Urbanism is defined by Miriam Webster as “a) the characteristic way of life of city dwellers, or b) the study of the physical needs of urban societies,” but is often understood as a movement for urban density, walkability, public transportation, and other modern urban “aesthetics.”  Much appealing to the urbanist aesthetic is a value known as “vibrancy” which often goes hand-in-hand with the value of diversity, a.k.a. integration. However, the land-use and other policy decisions required to support both racial and economic diversity are often an afterthought, rather than a priority of decision-makers.

In our most recent op-ed, Puget Sound Sage also made the case for inclusionary housing programs by demonstrating a linkage fee will help prevent us from perpetuating land use patterns that perpetuate de facto segregation. De facto segregation is segregation inherited from a time of de jure segregation, like racial covenants or redlining. Linkage fees ask developers to set aside a small portion of new units as affordable or contribute to the city’s affordable housing fund. Because it would be applied broadly across the city, it requires only a modest contribution, but would become one of Seattle’s best tools to create affordable homes for low and moderate wage workers and families, because it would create new affordable housing within city limits, and mitigate the impacts of rising rents.

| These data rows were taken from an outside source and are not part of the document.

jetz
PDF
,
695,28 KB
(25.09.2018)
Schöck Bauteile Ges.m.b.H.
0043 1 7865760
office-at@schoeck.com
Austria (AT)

Therefore, a linkage fee helps to prevent displacement, and contribute to the racial and economic diversity that both urbanists and social justice advocates hold dear.

The Growing Together Coalition, co-led by Puget Sound Sage and Housing Development Consortium, represents hundreds of individual signatories and over 50 organizational endorsers, including the some of the largest human service providers, faith, labor, housing, environmental, and social justice organizations in Seattle. All believe that the City of Seattle must pass an inclusionary housing program like the linkage fee, which would enable Seattle’s workers and their families to live near their jobs in the city.The Growing Together Coalition is pro-economic-growth, pro-density, pro-transit, pro-public investment, as well as pro-integration.

Pickford’s urbanism mirrors that of the Growing Together Coalition.  Pickford highlights that linkage fee opponents have been detrimental to the plight of urbanists because they conflate height and density limits with regulatory costs like a linkage fee.  He says this is a “mistake [that] has been detrimental to urbanists’ goals, creating an adversarial relationship between urbanists and affordable housing advocates. Furthermore, blurring the lines between housing limits and regulatory costs induces urbanists to overlook the most important factor in housing affordability: land values.”

In fact, Pickford’s article (which we will explain in layman’s terms in a separate post): 1) demonstrates that regulations like a linkage fee actually reduce land values, the increase of which contribute to our housing crisis for everyone, not just the extremely low-income; 2) provides evidence that linkage fees do not reduce supply of market-rate housing, but increase affordable housing production; and 3) calls on urbanists and social justice advocates to stand together because they ultimately share the same values.

This concept is not new – urbanists like Mike O’Brien, who sponsored the linkage fee legislation and others have long-supported social justice policies. If a linkage fee is not passed, the city would miss a significant opportunity to create thousands of permanently affordable homes where persons of color and people with lower incomes are experiencing displacement, like Southeast Seattle.  This means that Seattle will not be “vibrant” or diverse, values that urbanists hold dear.  In fact, demographic changes indicate that Seattle is becoming less diverse.

Last, Mayor Murray’s goals of creating 20,000 new affordable housing units in the next decade cannot be realized without a developer contribution program, even with the much needed renewal of the taxpayer supported Housing Levy. It is time to put to bed how linkage fees will end density as we know it, for good, if we want to live our values as urbanists and support economic growth, density and integration.